**Task item:** Return each line of the data below exactly, omitting any pictures.

**Extracted records:**
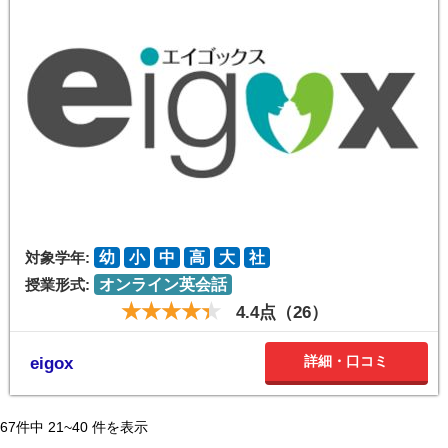
対象学年:
幼
小
中
高
大
社
授業形式:
オンライン英会話
4.4点（26）
詳細・口コミ
eigox
67
件中
21~40
件を表示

**Your response:**
対象学年:
幼
小
中
高
大
社
授業形式:
オンライン英会話
4.4点（26）
詳細・口コミ
eigox
67
件中
21~40
件を表示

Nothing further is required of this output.